Why You’ll Love Easy Sweet Potato and Black Bean Burrito Bowls Recipe

• Balanced and nutritious – protein, fiber, and vegetables in every bowl
• Simple to prepare with basic ingredients and minimal hands-on time
• Perfect for meal prep and leftovers
• Customizable with your favorite toppings and sauces

Ingredients

(Tip: You’ll find the full list of ingredients and measurements in the recipe card below.)
4 small sweet potatoes, chopped
Olive oil
Kosher salt
Chili powder
Short grain white or brown rice
Limes (zest and juice)
Fresh cilantro
Avocados, diced
Sour cream
Hot sauce
Canned black beans, drained and rinsed
Bell peppers, chopped
Optional toppings: pickled jalapeños, queso fresco, roasted pepitas

Directions

  1. Preheat the oven to 425°F (220°C). Toss the chopped sweet potatoes with olive oil, salt, and chili powder. Spread on a sheet pan and roast until tender and lightly browned, about 25–30 minutes.

  2. While the potatoes roast, cook the rice according to package instructions. Once cooked, stir in lime zest, cilantro, and salt to taste.

  3. Gently toss the avocado with some lime juice and a pinch of salt; set aside.

  4. In a small bowl, mix sour cream with remaining lime juice, chili powder, and hot sauce to make a chili-lime crema. Adjust seasoning to taste.

  5. Assemble the bowls: divide the rice among bowls, top with roasted sweet potatoes, black beans, bell peppers, and avocado. Drizzle with the chili-lime crema and finish with your choice of toppings.

Servings and timing

Serves: 4
Prep time: 15 minutes
Cook time: 30 minutes
Total time: 45 minutes

Variations

• Add grilled chicken, steak, or tofu for extra protein
• Replace sweet potatoes with butternut squash or roasted carrots
• Use Greek yogurt instead of sour cream for a lighter crema
• Add corn, sautéed onions, or shredded lettuce for extra crunch
• Swap black beans for pinto or refried beans

Storage/Reheating

Refrigerator: Store components separately in airtight containers for up to 4–5 days
Freezing: Roasted sweet potatoes and cooked rice can be frozen for up to 2–3 months
Reheating: Warm rice and sweet potatoes in the microwave or on the stovetop.
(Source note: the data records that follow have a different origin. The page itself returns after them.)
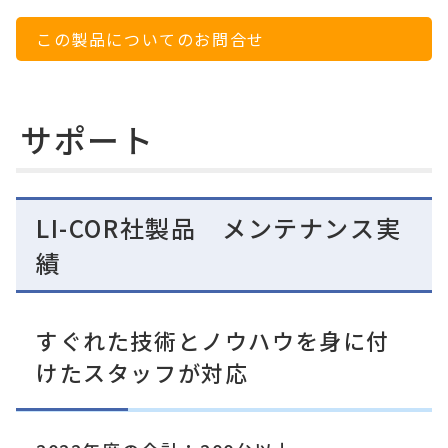
この製品についてのお問合せ
サポート
LI-COR社製品 メンテナンス実
績
すぐれた技術とノウハウを身に付
けたスタッフが対応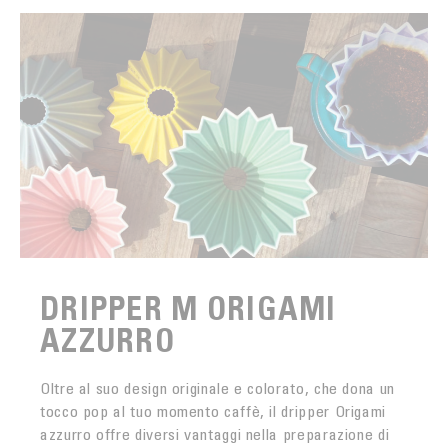
DRIPPER M ORIGAMI
AZZURRO
Oltre al suo design originale e colorato, che dona un
tocco pop al tuo momento caffè, il dripper Origami
azzurro offre diversi vantaggi nella preparazione di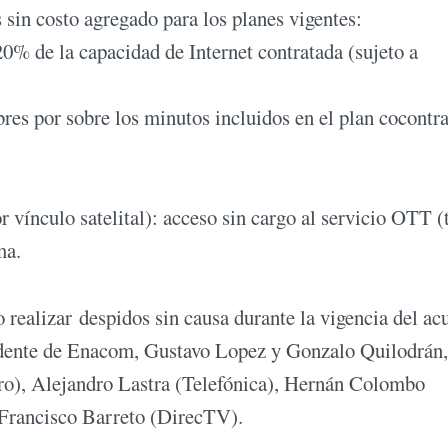
 sin costo agregado para los planes vigentes:
 20% de la capacidad de Internet contratada (sujeto a
bres por sobre los minutos incluidos en el plan cocontr
 vínculo satelital): acceso sin cargo al servicio OTT (
ma.
realizar despidos sin causa durante la vigencia del ac
idente de Enacom, Gustavo Lopez y Gonzalo Quilodrán,
aro), Alejandro Lastra (Telefónica), Hernán Colombo
 Francisco Barreto (DirecTV).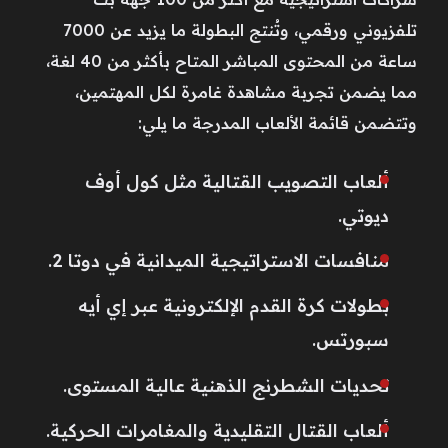
تلفزيوني ورقمي، وتُنتج البطولة ما يزيد عن 7000
ساعة من المحتوى المباشر المتاح بأكثر من 40 لغة،
مما يضمن تجربة مشاهدة غامرة لكل المهتمين،
وتتضمن قائمة الألعاب المدرجة ما يلي:
ألعاب التصويب القتالية مثل كول أوف
ديوتي.
منافسات الاستراتيجية الميدانية في دوتا 2.
بطولات كرة القدم الإلكترونية عبر إي أيه
سبورتس.
تحديات الشطرنج الذهنية عالية المستوى.
ألعاب القتال التقليدية والمغامرات الحركية.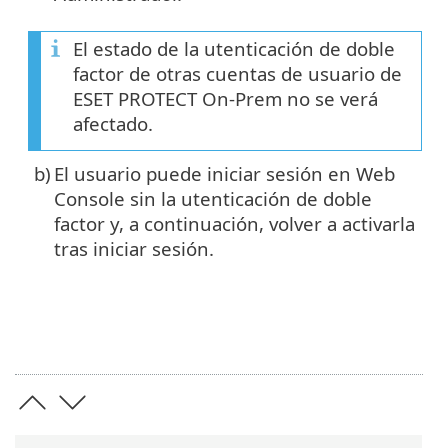
El estado de la utenticación de doble
factor de otras cuentas de usuario de
ESET PROTECT On-Prem no se verá
afectado.
b)
El usuario puede iniciar sesión en Web
Console sin la utenticación de doble
factor y, a continuación, volver a activarla
tras iniciar sesión.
Add fresh toppings after reheating for best texture

FAQs

What can I substitute for rice?

You can use quinoa, cauliflower rice, or farro as alternatives to rice for a different texture and nutritional profile.
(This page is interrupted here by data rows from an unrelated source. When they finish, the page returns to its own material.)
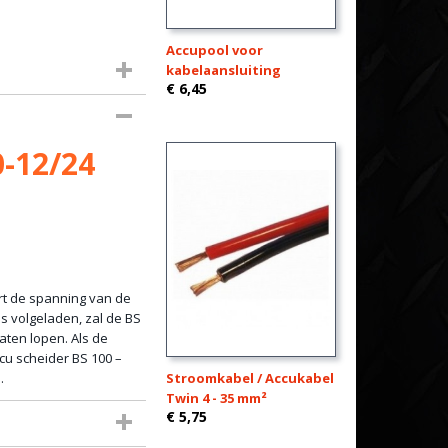
Accupool voor
kabelaansluiting
€ 6,45
0-12/24
rt de spanning van de
is volgeladen, zal de BS
aten lopen. Als de
cu scheider BS 100 –
.
Stroomkabel / Accukabel
Twin 4 - 35 mm²
€ 5,75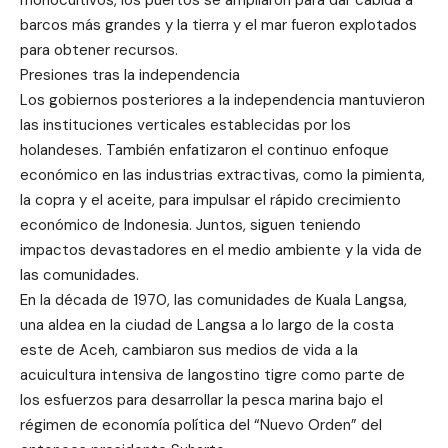
barcos más grandes y la tierra y el mar fueron explotados
para obtener recursos.
Presiones tras la independencia
Los gobiernos posteriores a la independencia mantuvieron
las instituciones verticales establecidas por los
holandeses. También enfatizaron el continuo enfoque
económico en las industrias extractivas, como la pimienta,
la copra y el aceite, para impulsar el rápido crecimiento
económico de Indonesia. Juntos, siguen teniendo
impactos devastadores en el medio ambiente y la vida de
las comunidades.
En la década de 1970, las comunidades de Kuala Langsa,
una aldea en la ciudad de Langsa a lo largo de la costa
este de Aceh, cambiaron sus medios de vida a la
acuicultura intensiva de langostino tigre como parte de
los esfuerzos para desarrollar la pesca marina bajo el
régimen de economía política del “Nuevo Orden” del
Can I make this recipe vegan?

Yes! Swap the sour cream for a dairy-free alternative or omit it entirely.

How do I store leftovers?

Keep rice, beans, and roasted sweet potatoes in separate airtight containers in the fridge to maintain freshness.

Can this be meal-prepped ahead of time?

Absolutely. Cook the components in advance and assemble bowls throughout the week.
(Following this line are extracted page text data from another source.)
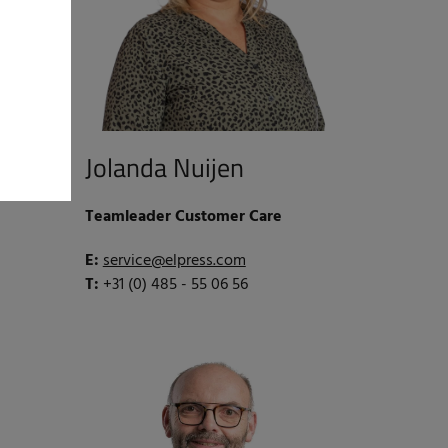
Jolanda Nuijen
Teamleader Customer Care
E:
service@elpress.com
T:
+31 (0) 485 - 55 06 56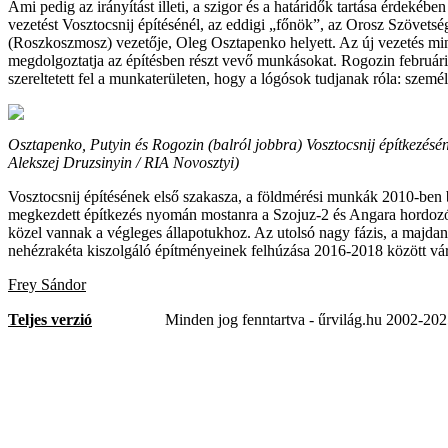
Ami pedig az irányítást illeti, a szigor és a határidők tartása érdekéb
vezetést Vosztocsnij építésénél, az eddigi „főnök”, az Orosz Szövet
(Roszkoszmosz) vezetője, Oleg Osztapenko helyett. Az új vezetés mi
megdolgoztatja az építésben részt vevő munkásokat. Rogozin februári
szereltetett fel a munkaterületen, hogy a lógósok tudjanak róla: személ
Osztapenko, Putyin és Rogozin (balról jobbra) Vosztocsnij építkezésé
Alekszej Druzsinyin / RIA Novosztyi)
Vosztocsnij építésének első szakasza, a földmérési munkák 2010-ben 
megkezdett építkezés nyomán mostanra a Szojuz-2 és Angara hordozór
közel vannak a végleges állapotukhoz. Az utolsó nagy fázis, a majdan
nehézrakéta kiszolgáló építményeinek felhúzása 2016-2018 között vá
Frey Sándor
Teljes verzió
Minden jog fenntartva - űrvilág.hu 2002-20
What toppings work well with these bowls?

Try pico de gallo, guacamole, pickled jalapeños, shredded cheese, or a squeeze of fresh lime.

Is it possible to add protein?

Yes — grilled chicken, tofu, or seasoned chickpeas are excellent protein additions.

How can I make it spicier?

Add diced jalapeños, hot sauce, or a pinch of cayenne to the beans or toppings.

Can I use sweet potato alternatives?

Butternut squash or roasted pumpkin can be used in place of sweet potatoes for a seasonal twist.

What kind of beans should I use?

Black beans are traditional, but pinto beans or kidney beans work well too.

Can this recipe be made gluten-free?

Yes — it’s naturally gluten-free as long as your seasonings and toppings are gluten-free.

Conclusion

This Sweet Potato and Black Bean Burrito Bowl is a flavorful, wholesome meal that’s both easy to make and endlessly adaptable. Whether you’re feeding a family or prepping meals for the week, this vegetarian bowl delivers satisfying texture and bold flavor in every bite.